By Drs. Lawanda Dockins-Mills
Co-Chair, Salisbury University New Student Reader Program
When Clarkston, GA, was designated as a refugee settlement center in the 1990s, the sudden population influx breathed new life into the fading town as it grappled with accommodating its newest residents.
The refugees struggled, as well. Clarkston became the first American home for refugees from varying backgrounds and cultures fleeing from war zones around the world, including Liberia, Sudan and Iraq. Their one commonality: soccer.
Seeking to pull together the refugees and the town, Luma Mufleh, an American-educated Jordanian woman, formed a youth soccer team, immediately inheriting “a family of 120” children and their relatives.
Sports journalist Warren St. John told the inspiring true story of the team and its unforgettable first season in the 2009 national bestseller Outcasts United: An American Town, a Refugee Team and One Woman’s Quest to Make a Difference. The book recently was named Salisbury University’s 2016 New Student Reader.
A public discussion and book signing with St. John is 7 p.m. Thursday, August 25, in Perdue Hall’s Bennett Family Auditorium. Those planning to attend are encouraged to read the book in advance. Admission is free and the public is invited.
The next day, the author meets with new students at SU and keynotes the University’s annual Fall Convocation, traditionally the first on-campus academic experience for incoming freshmen. Admission to Convocation is by invitation only.
St. John has made a name for himself in sports journalism as a reporter for The New York Times, New York Observer and Slate.

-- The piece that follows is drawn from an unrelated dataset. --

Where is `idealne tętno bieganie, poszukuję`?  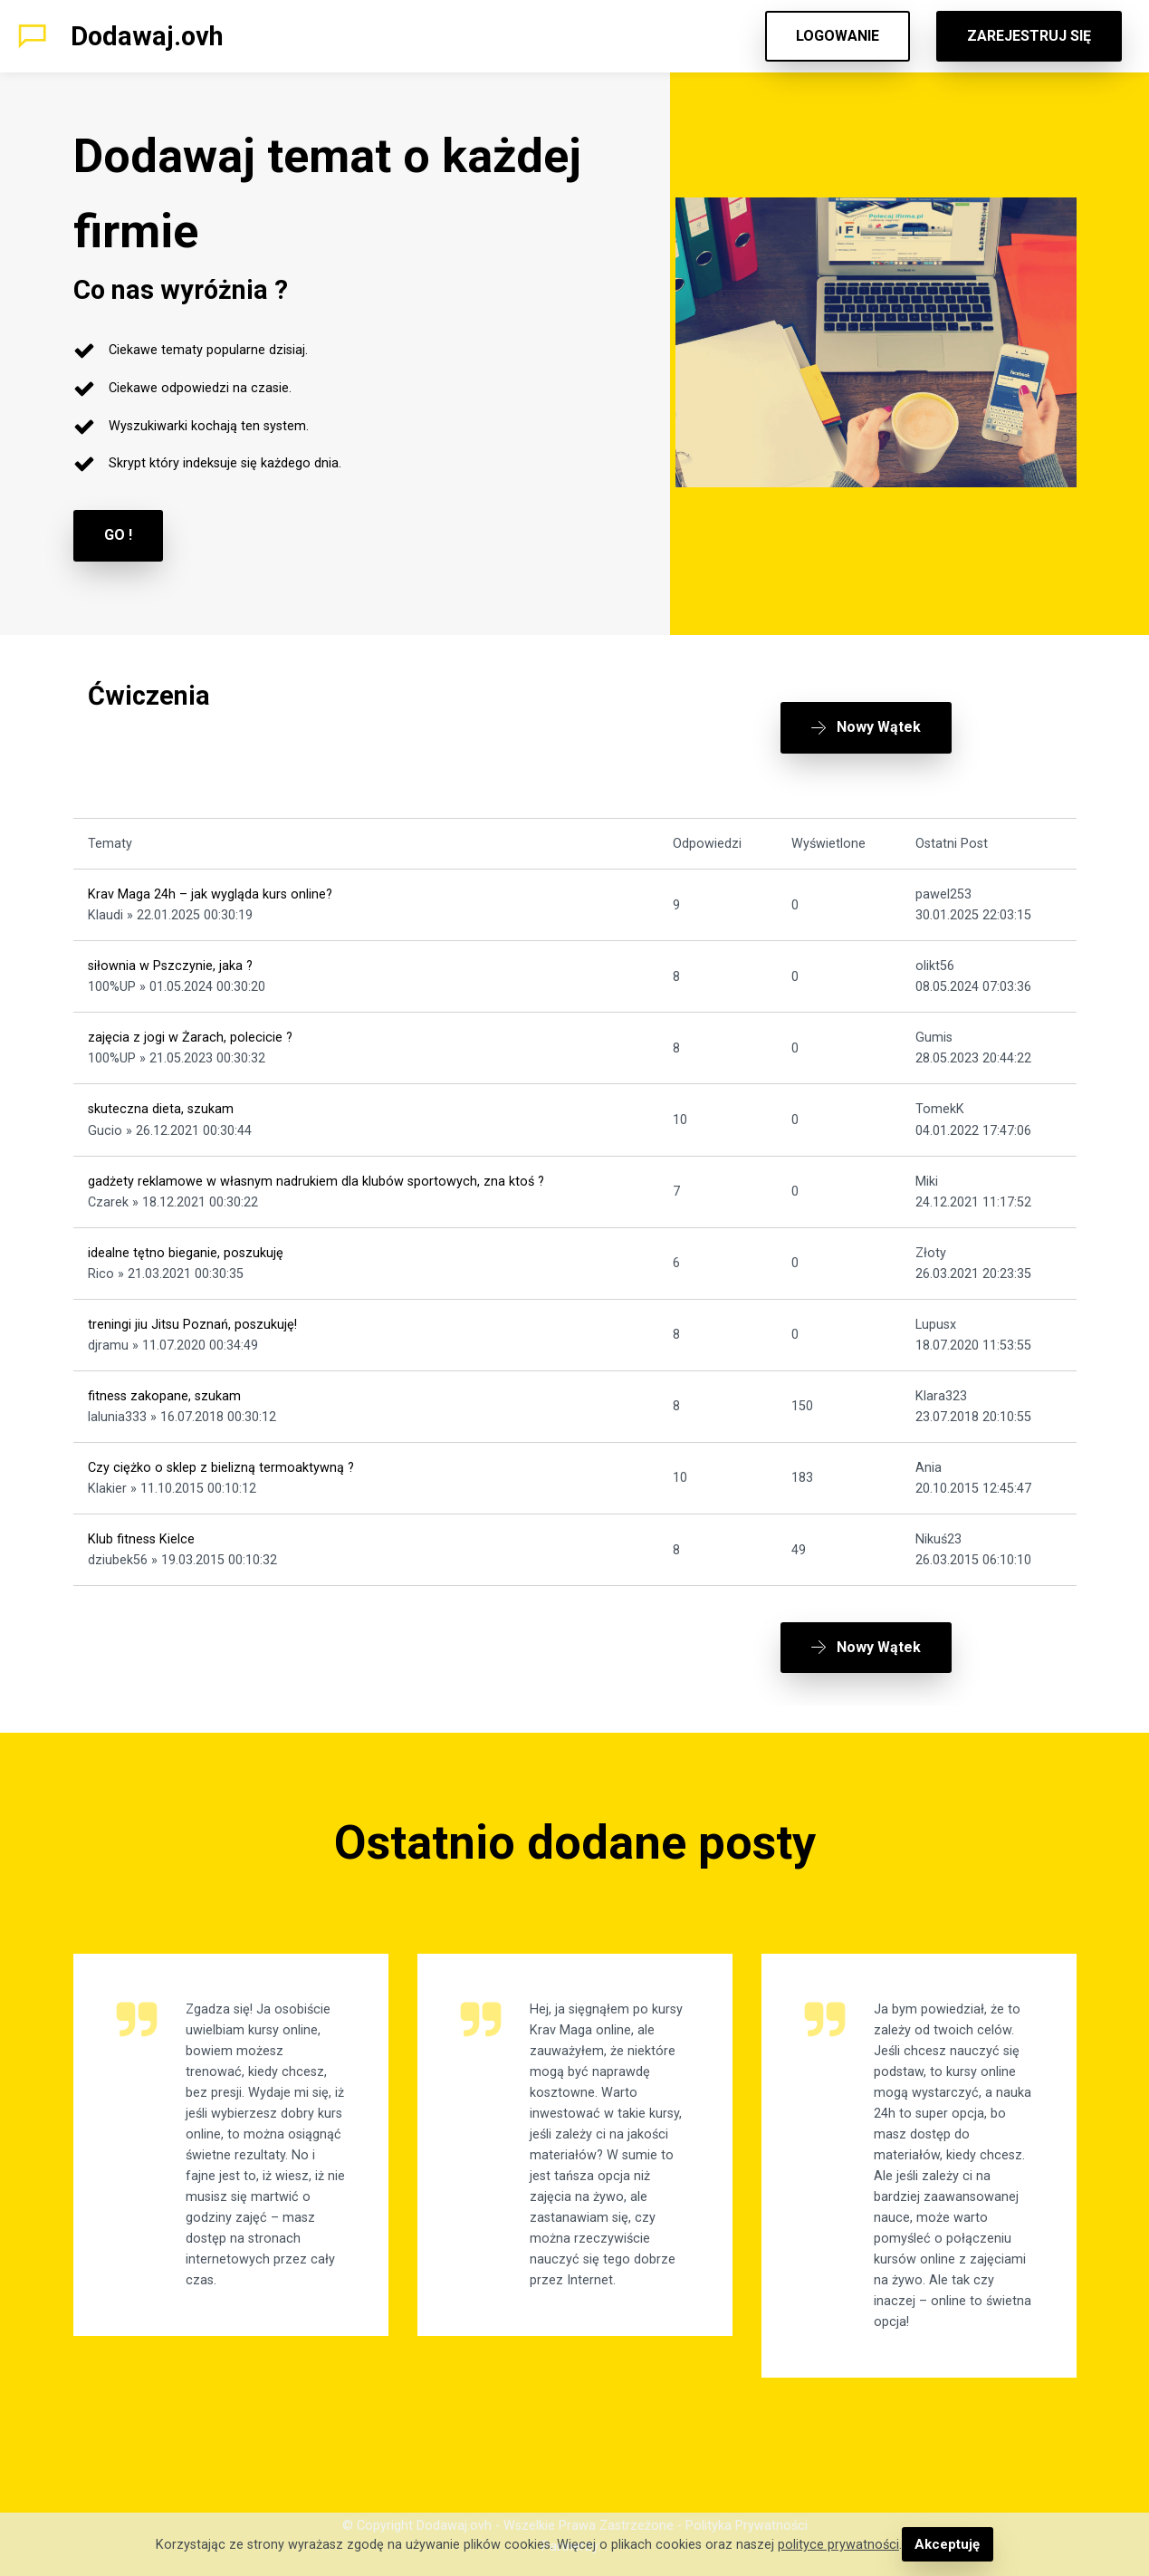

In addition to Outcasts United, he is the author of the bestseller Rammer Jammer Yellow Hammer, an inside look at the fandom surrounding the University of Alabama Crimson Tide football team.
The Washington Post has called Outcasts United “extraordinary … an uplifting tale celebrating the most old-fashioned of virtues: hard work, self-discipline [and] regard for others.” The Boston Globe has hailed it as “inspiring.” The Times of London called it “Remarkable … a marvelous story, all the more moving for being written straight by a talented reporter.”
Founded in 2005, SU’s New Student Reader Program is designed to orient new students to the academic community by sharing a common reading experience with classmates, faculty, staff and upperclassmen who serve as orientation team peer leaders.
We look forward to continuing to share the joy of reading and learning as the program continues in its second decade.
Dockins-Mills co-chairs SU’s New Student Reader Program with Dr. Adam Wood, chair of SU’s English Department.